Task objective: Would you return the listing exactly as written, apart from its pictures?

Data:

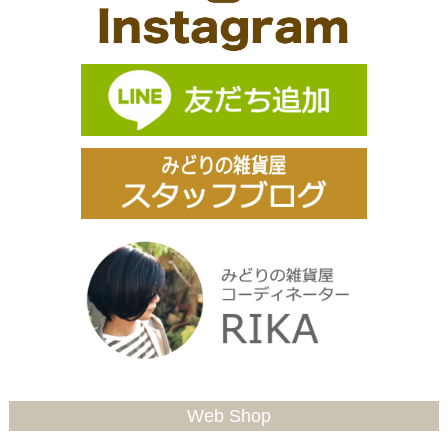
Web Shop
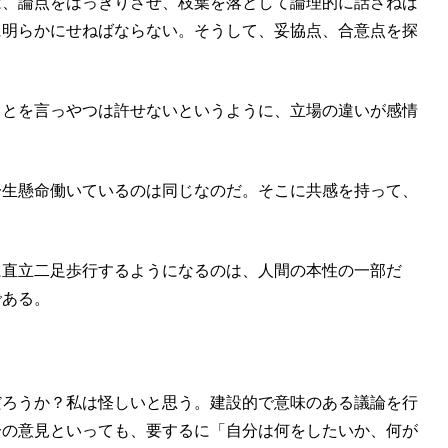
は、論点をはっきりさせ、枝葉を落として論理的に話さねば
に明らかにせねばならない。そうして、妥協点、合意点を探
ことを言っやつは許せないというように、立場の違いが感情
一生懸命働いているのは同じなのだ。そこに共感を持って、
に直立二足歩行するようになるのは、人間の本性の一部だ
である。
だろうか？私は怪しいと思う。建設的で意味のある議論を行
分の意見といっても、要するに「自分は何をしたいか、何が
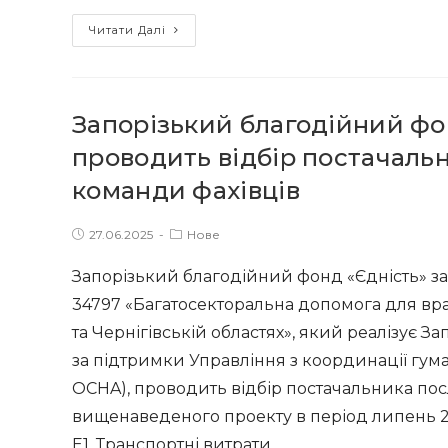
Харківській
Запорізький
області»
Читати Далі
благодійний
фонд
“Єдність”
Запорізький благодійний фо
за
майбутнє”
проводить відбір постачаль
оголошує
команди фахівців
конкурс
на
Post
Post
27.06.2025
Нове
вибір
published:
category:
партнерських
Запорізький благодійний фонд «Єдність» з
організацій
34797 «Багатосекторальна допомога для враз
для
та Чернігівській областях», який реалізує З
реалізації
за підтримки Управління з координації гума
проєкту
OCHA), проводить відбір постачальника пос
із
вищенаведеного проекту в період липень 202
грошової
Е1. Транспортні витрати…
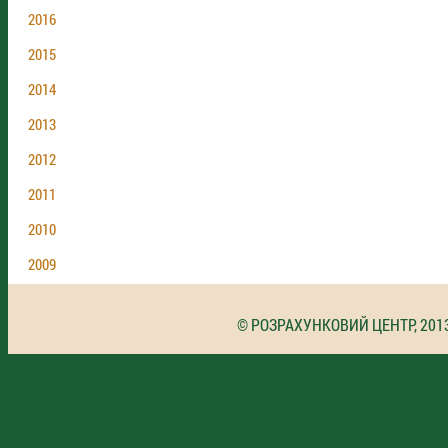
2016
2015
2014
2013
2012
2011
2010
2009
© РОЗРАХУНКОВИЙ ЦЕНТР, 201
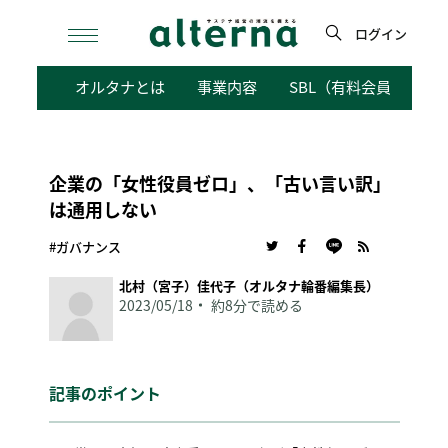
Skip
to
ログイン
content
検
オルタナとは
事業内容
SBL（有料会員向けサ
索
企業の「女性役員ゼロ」、「古い言い訳」
は通用しない
#ガバナンス
北村（宮子）佳代子（オルタナ輪番編集長）
2023/05/18
約8分で読める
記事のポイント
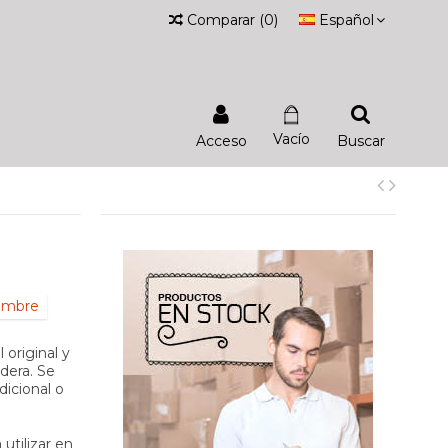
Comparar
(
0
)
Español
Vacío
Acceso
Buscar
iembre
 original y
dera. Se
dicional o
utilizar en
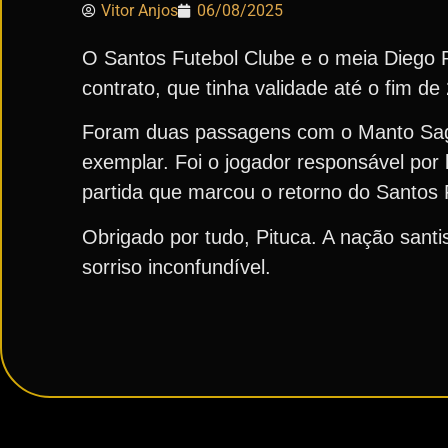
Vitor Anjos
06/08/2025
O Santos Futebol Clube e o meia Diego 
contrato, que tinha validade até o fim de 
Foram duas passagens com o Manto Sagr
exemplar. Foi o jogador responsável por
partida que marcou o retorno do Santos FC
Obrigado por tudo, Pituca. A nação sant
sorriso inconfundível.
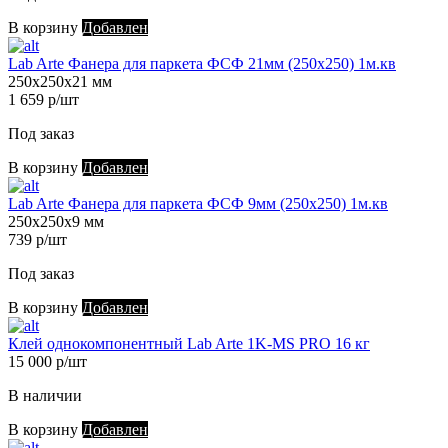
В корзину
Добавлен
Lab Arte Фанера для паркета ФСФ 21мм (250х250) 1м.кв
250х250х21 мм
1 659 р/шт
Под заказ
В корзину
Добавлен
Lab Arte Фанера для паркета ФСФ 9мм (250х250) 1м.кв
250х250х9 мм
739 р/шт
Под заказ
В корзину
Добавлен
Клей однокомпонентный Lab Arte 1K-MS PRO 16 кг
15 000 р/шт
В наличии
В корзину
Добавлен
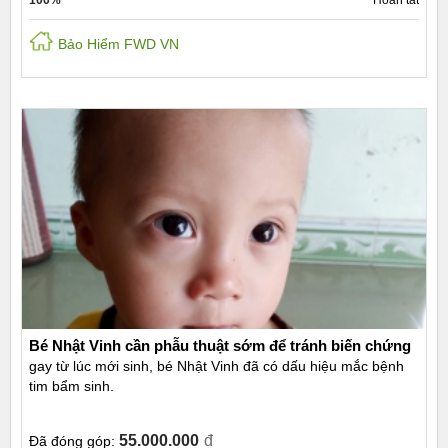
Bảo Hiểm FWD VN
Bé Nhật Vinh cần phẫu thuật sớm để tránh biến chứng
gay từ lúc mới sinh, bé Nhật Vinh đã có dấu hiệu mắc bệnh
tim bẩm sinh.
55.000.000
đ
Đã đóng góp:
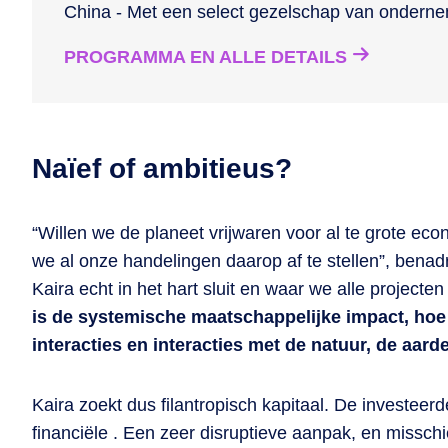
China - Met een select gezelschap van ondern
PROGRAMMA EN ALLE DETAILS
Naïef of ambitieus?
“Willen we de planeet vrijwaren voor al te grote ec
we al onze handelingen daarop af te stellen”, benad
Kaira echt in het hart sluit en waar we alle projec
is de systemische maatschappelijke impact, hoe 
interacties en interacties met de natuur, de aard
Kaira zoekt dus filantropisch kapitaal. De investeerd
financiële . Een zeer disruptieve aanpak, en misschie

Exercise response:
Web Shop
は、論点をはっきりさせ、枝葉を落として論理的に話さねば
に明らかにせねばならない。そうして、妥協点、合意点を探
ことを言っやつは許せないというように、立場の違いが感情
一生懸命働いているのは同じなのだ。そこに共感を持って、
に直立二足歩行するようになるのは、人間の本性の一部だ
である。
だろうか？私は怪しいと思う。建設的で意味のある議論を行
分の意見といっても、要するに「自分は何をしたいか、何が
Харківській
Запорізький
області»
Читати Далі
благодійний
фонд
“Єдність”
Запорізький благодійний фо
за
майбутнє”
проводить відбір постачаль
оголошує
команди фахівців
конкурс
на
Post
Post
27.06.2025
Нове
вибір
published:
category:
партнерських
Запорізький благодійний фонд «Єдність» з
організацій
34797 «Багатосекторальна допомога для враз
для
та Чернігівській областях», який реалізує З
реалізації
за підтримки Управління з координації гума
проєкту
OCHA), проводить відбір постачальника пос
із
вищенаведеного проекту в період липень 202
грошової
Е1. Транспортні витрати…
2016
2015
2014
2013
2012
2011
2010
2009
© РОЗРАХУНКОВИЙ ЦЕНТР, 201
Skip
to
ログイン
content
検
オルタナとは
事業内容
SBL（有料会員向けサ
索
企業の「女性役員ゼロ」、「古い言い訳」
は通用しない
#ガバナンス
北村（宮子）佳代子（オルタナ輪番編集長）
2023/05/18
約8分で読める
記事のポイント
Comparar
(
0
)
Español
Vacío
Acceso
Buscar
iembre
 original y
dera. Se
dicional o
utilizar en
Vitor Anjos
06/08/2025
O Santos Futebol Clube e o meia Diego 
contrato, que tinha validade até o fim de 
Foram duas passagens com o Manto Sagr
exemplar. Foi o jogador responsável por
partida que marcou o retorno do Santos FC
Obrigado por tudo, Pituca. A nação sant
sorriso inconfundível.
В корзину
Добавлен
Lab Arte Фанера для паркета ФСФ 21мм (250х250) 1м.кв
250х250х21 мм
1 659 р/шт
Под заказ
В корзину
Добавлен
Lab Arte Фанера для паркета ФСФ 9мм (250х250) 1м.кв
250х250х9 мм
739 р/шт
Под заказ
В корзину
Добавлен
Клей однокомпонентный Lab Arte 1K-MS PRO 16 кг
15 000 р/шт
В наличии
В корзину
Добавлен
Bảo Hiểm FWD VN
Bé Nhật Vinh cần phẫu thuật sớm để tránh biến chứng
gay từ lúc mới sinh, bé Nhật Vinh đã có dấu hiệu mắc bệnh
tim bẩm sinh.
55.000.000
đ
Đã đóng góp:
China - Met een select gezelschap van ondern
PROGRAMMA EN ALLE DETAILS
Naïef of ambitieus?
“Willen we de planeet vrijwaren voor al te grote ec
we al onze handelingen daarop af te stellen”, benad
Kaira echt in het hart sluit en waar we alle projec
is de systemische maatschappelijke impact, hoe 
interacties en interacties met de natuur, de aard
Kaira zoekt dus filantropisch kapitaal. De investeerd
financiële . Een zeer disruptieve aanpak, en misschie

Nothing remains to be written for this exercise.